If we keep going, we get 0.999… and the 9s go on forever. We started with 1/7, wrote it out as decimals, multiplied them by 7, and got 0.999… But 1/7 multiplied by 7 must be 1. So 0.9999… IS the same as the number 1, it’s just another way of writing that number.

p-adic numbers are kind of like numbers where all those repeating digits go BEFORE the decimal. As Veritasium shows in the video, there are p-adic numbers that ARE the same as numbers we know. In fact, right [here](https://youtu.be/tRaq4aYPzCc?t=151) he shows a number with infinite digits BEFORE the decimal, that when you multiply it by 7, column by column, just as I did above, you get a 1 preceded by infinite zeroes. So the “p-adic” number* “…142857142857143” is exactly the same as the number we know as 1/7. It can be written 1/7, it can be written 0.142857142857142…, or it can be written …142857142857143. It’s the same number.

The number he shows for n^2=n does not have a neat repeating pattern. He shows quite well in the video how he came up with the number by repeatedly squaring 5 and taking the end of it. That gets him to a p-adic number* that ends …256259918212890625

And so, In a similar “digit-by-digit” multiplication method, if you multiple …256259918212890625 by itself, you’ll find it also ends …256259918212890625. For example, the unit column MUST be a 5 because 5*5 is 25 which ends in 5, and that’s the only contribution to the units column. When you do that kind of calculation for each column in turn – the 10s, then the 100s, then the 1000s… you find it always is the same as the original number.

So his p-adic number …256259918212890625 is its own square.

But I think what you really want to know is, there’s no way for a number to be its own square, unless it’s maybe infinity (or 0 or 1).
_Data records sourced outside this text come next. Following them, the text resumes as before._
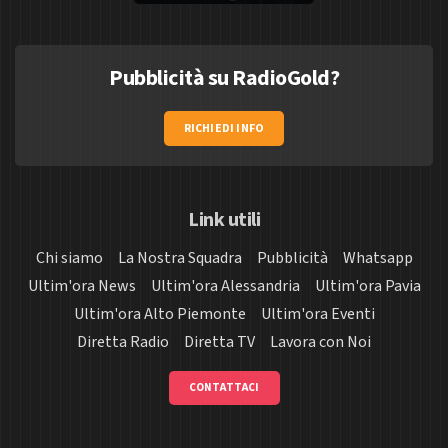
Pubblicità su RadioGold?
RICHIEDI INFO
Link utili
Chi siamo
La Nostra Squadra
Pubblicità
Whatsapp
Ultim'ora News
Ultim'ora Alessandria
Ultim'ora Pavia
Ultim'ora Alto Piemonte
Ultim'ora Eventi
Diretta Radio
Diretta TV
Lavora con Noi
CONTATTACI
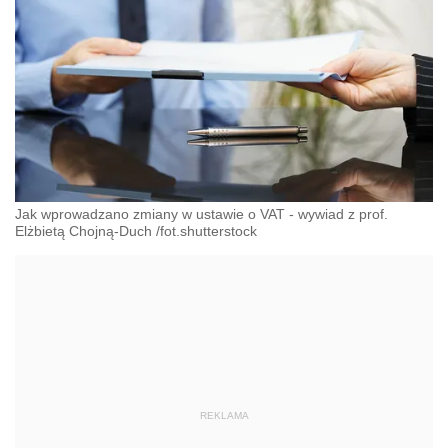
Jak wprowadzano zmiany w ustawie o VAT - wywiad z prof.
Elżbietą Chojną-Duch /fot.shutterstock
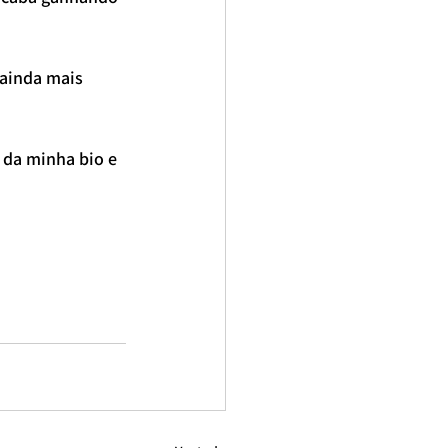
ainda mais 
 da minha bio e 
utricionista Esportivo
Nutricionista Consolação
A MARINA
nutricionista do esporte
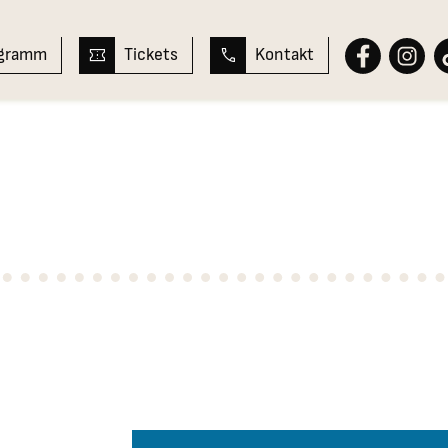
ogramm
Tickets
Kontakt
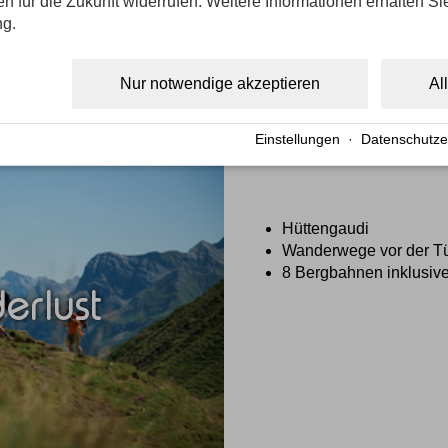
gen für die Zukunft widerrufen. Weitere Informationen erhalten Si
ng.
Nur notwendige akzeptieren
Al
Einstellungen
·
Datenschutze
Hüttengaudi
Wanderwege vor der T
8 Bergbahnen inklusiv
rlust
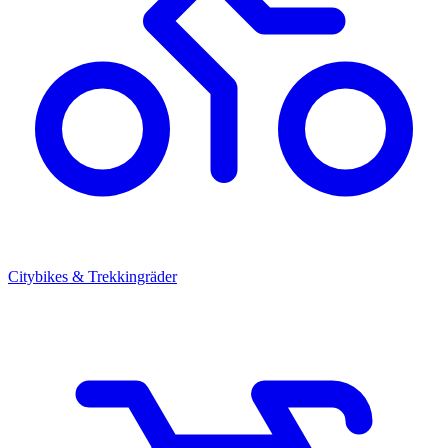
Citybikes & Trekkingräder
But this number is not infinity, and it is not a natural number or integer. It’s a new type of number, called a p-adic number. It has its own properties and needs to be handled in its own way, just like how negative numbers were new to people at one point, and fractions were new when they were introduced. It doesn’t sit on the number line you’re used to, the one that goes from -infinity to infinity and you can point at a point and say “this point on the line is 231.5483592465…” – it doesn’t fit on that line at all! But it’s constructed out of numbers on that line using well-defined mathematical operations as shown in the video, so it is **a number**. Just not one on the number line!

* this number is technically not p-adic since it’s in base-10, but it works for the demonstration.